Durvalumab Plus Tremelimumab Fails to Meet Survival End Point in Phase 3 Metastatic NSCLC Study

First-line durvalumab (Imfinzi) and tremelimumab (Imjudo) did not achieve a statistically significant improvement in overall survival (OS) vs standard chemotherapy among patients with metastatic non–small cell lung cancer (NSCLC) and a blood tumor mutational burden (bTMB) of 20 mut/Mb or more, according to findings from the open-label phase 3 NEPTUNE trial (NCT02542293).

Among the evaluable population, durvalumab and tremelimumab did not yield a statistically significant improvement in OS compared with standard chemotherapy, although the combination reduced the risk of death with an HR of 0.71 (95% CI, 0.49-1.05; P = .081). The median OS was 11.7 months (95% CI, 8.6-15.2) for the durvalumab/tremelimumab arm and 9.1 months (95% CI, 7.8-12.6) for the chemotherapy arm.

The 24-month OS rates for patients in the durvalumab plus tremelimumab arm and chemotherapy arm, respectively, were 26.1% (95% CI, 16.4%-36.8%) and 13.6% (95% CI, 6.4%-23.6%). Additionally, the HR for progression-free survival (PFS) was 0.77 (95% CI, 0.51-1.15), and the median PFS for the combination and chemotherapy cohorts, respectively, was 4.2 months (95% CI, 2.7-5.6) vs 5.1 months (95% CI, 4.2-5.6).

A total of 823 enrolled patients were randomly assigned 1:1 to either durvalumab plus tremelimumab (n = 410) or chemotherapy (n = 413). Patients in the experimental arm received 20 mg/kg of durvalumab every 4 weeks until disease progression along with 1 mg/kg of tremelimumab every 4 weeks for up to 4 treatment cycles. Those in the control arm received an investigator’s choice of platinum-based chemotherapy every 3 weeks for 4 to 6 cycles.

A total of 512 patients were evaluable for bTMB, including 129 patients with bTMB of 20 mut/Mb or more; this population included 69 patients in the durvalumab plus tremelimumab cohort and 60 in the standard chemotherapy cohort.

Adults with stage IV NSCLC were eligible to participate in the study if they had no previous systemic therapy for advanced NSCLC. Additional inclusion criteria included an ECOG performance status of 0 or 1, measurable disease per RECIST v1.1 criteria, and confirmed PD-L1 expression prior to treatment randomization.

The amended primary end point of the trial was OS among patients with a bTMB of 20 mut/Mb or more.

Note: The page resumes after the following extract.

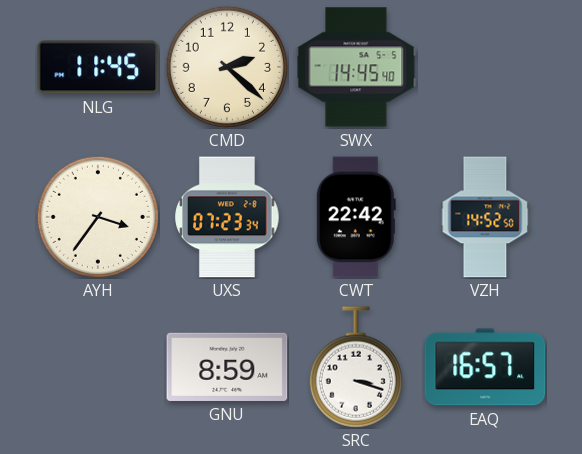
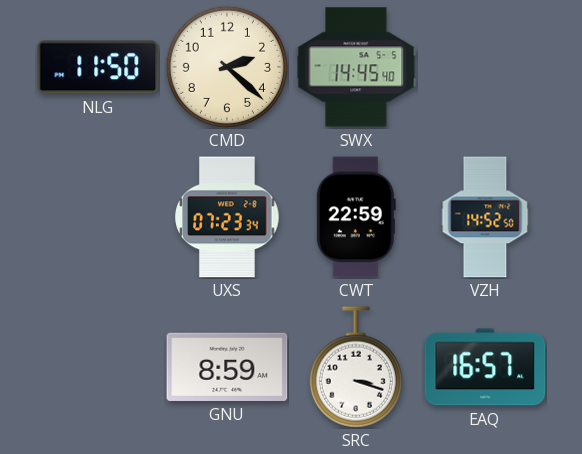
NLG: 11:45 -> 11:50
AYH: 3:36 -> none
CWT: 22:42 -> 22:59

Key secondary end points included PFS in patients with a bTMB of 20 mut/Mb or more and safety among all study participants.

The median age of all patients in the intent-to-treat (ITT) population was 64 years (range, 27-90). Although the study investigators reported a balanced profile of baseline characteristics in the ITT population, there were imbalances observed within the bTMB of 20 mut/Mb or more population that impacted efficacy analyses. This included race, ECOG performance status, tumor histology, PD-L1 expression, smoking status, and number of target lesions.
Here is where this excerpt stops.